I was trying to migrate a data from SQL db to Hadoop. I have successfully done this by configuring Hive, HBase & Hadoop.
My problem is that I was using Birt & Tableau with my SQL db and was able to load 10 million data in 5-10 mins, but my newly configured Hadoop, Hive & HBase System takes around 50 mins to fetch 10 million entries.
How can I improve this performance?
As Hadoop is specially developed for processing tons of data, why I am not able to do so?
Is there any special configuration for performance?
After lot of research and for the answer of this question I went through HDP as well. Then I come across a scenrio that we cannot compare the performance of SQL Db with Hadoop as both are used for different purposes.
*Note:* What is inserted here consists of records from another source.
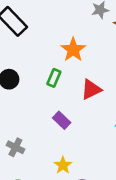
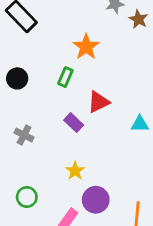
red triangle: (91, 89) -> (98, 102), moved
gray cross: (15, 147) -> (24, 135), moved

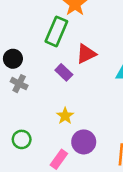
green rectangle: (65, 77) -> (56, 31), size x1.6
black circle: (17, 78) -> (13, 59), moved

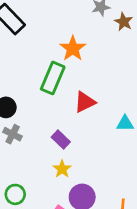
purple rectangle: (64, 72) -> (61, 140), moved

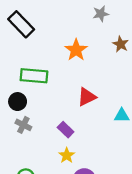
brown star: (124, 22) -> (121, 44), moved
green rectangle: (53, 78) -> (34, 76), moved, turned 72

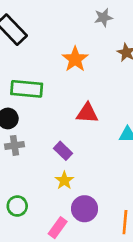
red triangle: (87, 97) -> (87, 113), turned 30
gray cross: (23, 125) -> (15, 145), turned -35

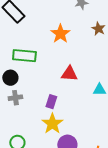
purple rectangle: (63, 151) -> (51, 102), turned 64
yellow star: (64, 180) -> (52, 124), size x1.5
Also Hadoop will show its performance only after the data crosses a limit of Several TB's i.e. the case in which SQL Database fails. So it will be better if one should check first whether for an Application. If there is a requirement of Performance, choosing Hadoop is not a good option; go for the SQL Databases. But if the Application is such that it will have huge amount of Data & one has to do an analysis of such huge data where SQL DB fails; in such case Hadoop is prevalent.
Related
I am new to Cognos and trying to create reports on top of Hadoop using Hive JDBC Driver. I'm able to connect to Hive through JDBC and can able to generate reports, but here the report runs very slow. I did the same job while connecting with DB2 and the data is same as in Hadoop. Reports ran very quickly when compared to reports on top of Hive. I'm using same data-sets in both Hadoop and DB2, but can't figure out why reports on top of Hadoop are very slow. I installed Hadoop in pseudo distributed mode and connected through JDBC.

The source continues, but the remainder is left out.